From the early stages of the novel, we slowly become aware of the complete control Coach has over the Wildcats in his tenure. Under the banner of team spirit and the charge of victory, he has indoctrinated the women under the duration of his leadership – not just the ones we meet here – to believe in total devotion to the team and winning at the expense of all else. All of the girls we meet have sacrificed vital parts of themselves to be Wildcats and it has been such a gradual process they don’t even realize it. Winning or even personal accomplishments pale to the idea of Coach being angry at them. And so after his speech, they go about a ritual to that they think will make him happy, not knowing that there are darker underpinnings afoot.
The final hundred pages are as brilliant as anything I’ve read in years as one after the other each of the girls goes back to championship loss and the part they all think they played in it. At that point, the full horror of what these girls have spent their high school lives going through is laid bare as they finally face the truth about Coach.
I may have made We are the Wildcats sound unpleasant and grim, and there are parts where it is. But there are also moments of great humor as well as beauty within it. Vital to the novel is the relationship between Mel and Phoebe. The two were the vital part of the team for two years and best friends before that. Phoebe’s injury, Coach’s influence on Mel, and the defeat last year has laid it to waste and they are trying to ignore that problem more for the ‘good of the team’ than any personal feelings. Near the end of the novel, when the truth comes out about Coach, there is a moment of simple kindness by Mel that I found profoundly moving.

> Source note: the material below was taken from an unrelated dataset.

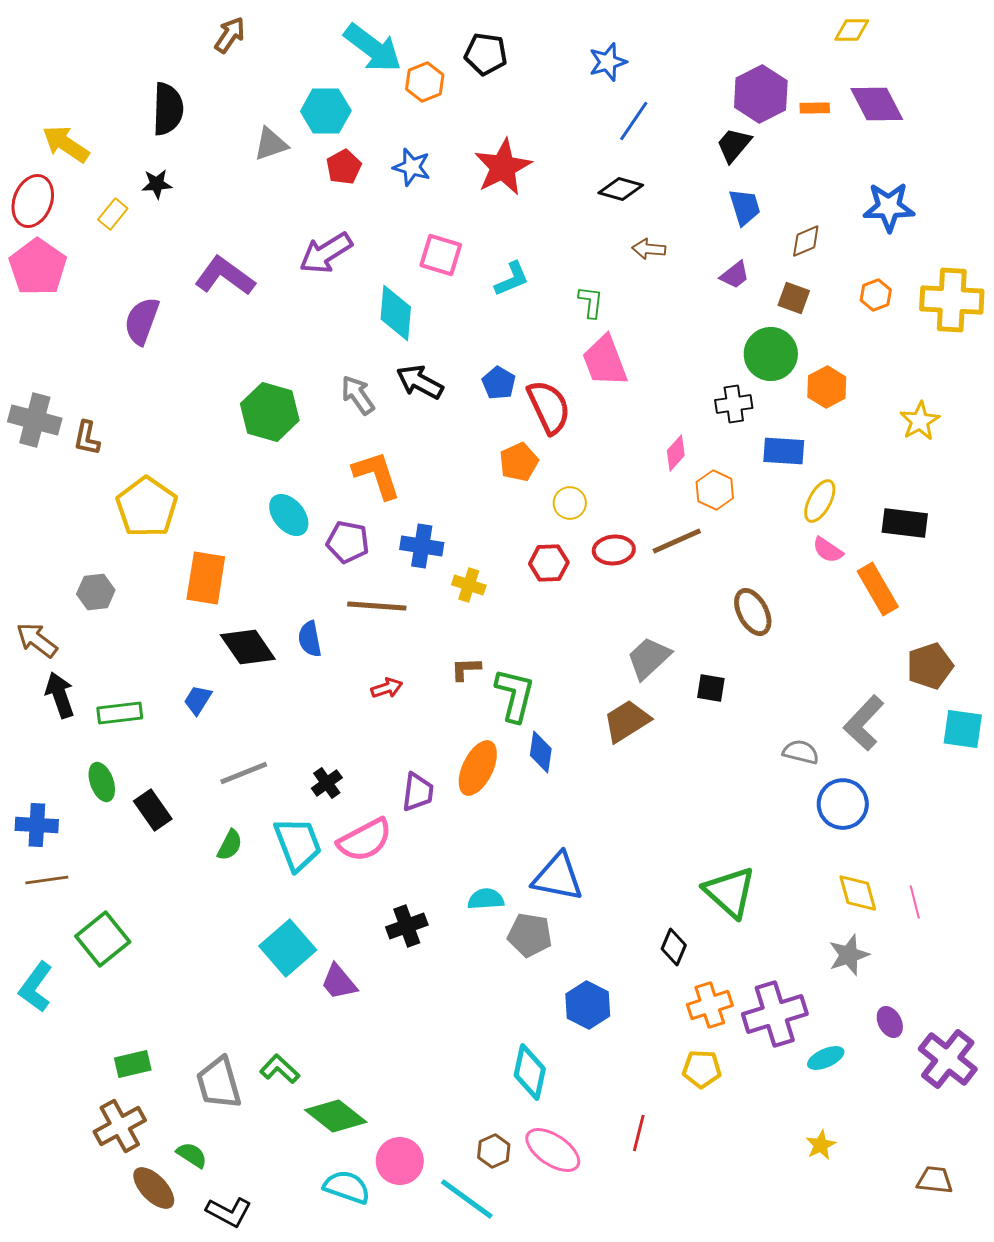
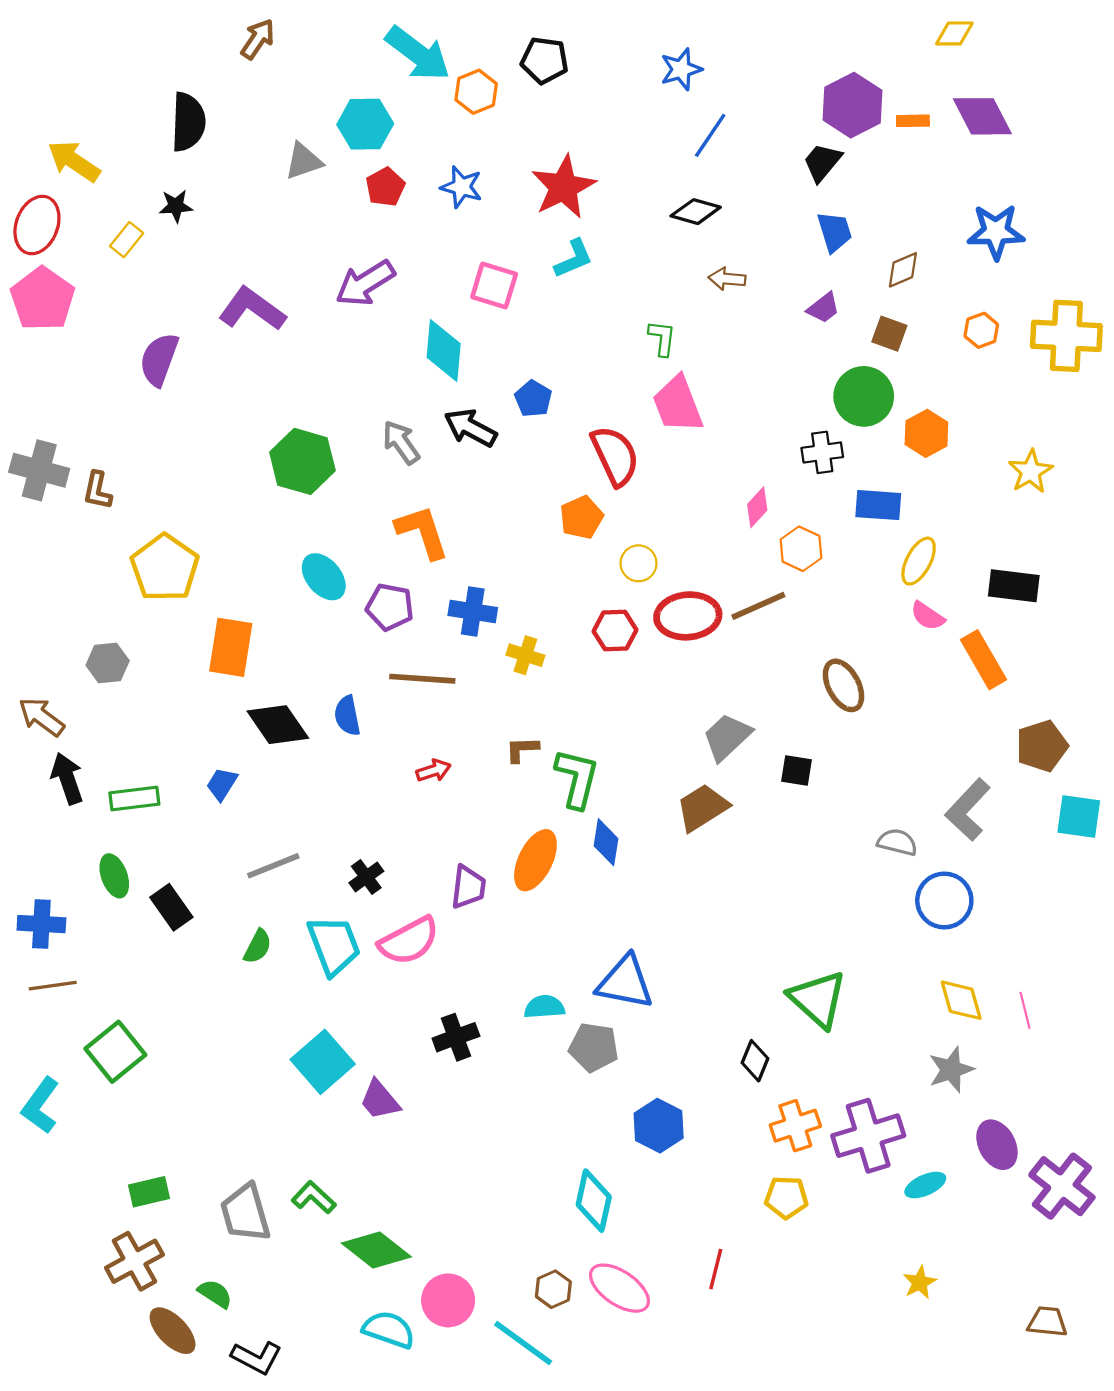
cyan L-shape: (512, 279) -> (574, 259), moved
blue pentagon: (499, 383) -> (533, 399), moved
red ellipse: (614, 550) -> (688, 616), size x1.4
purple ellipse: (890, 1022) -> (997, 1145), size x1.4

We are the Wildcats derives its title from the fight song of the team. Much of the novel is spent by the girls trying to interpret what the lyrics mean to Coach as well as what it means to them. When it is sung for the last time in the novel, it is a rally cry in every sense of the word and a symbol that this team has triumphed and managed a victory greater than any state championship before their first practice session has taken place. The Wildcats in this novel have been through an ordeal greater than any perceived threat than legislators think exists, and demonstrates that, in this case, these girls will not need any more protection.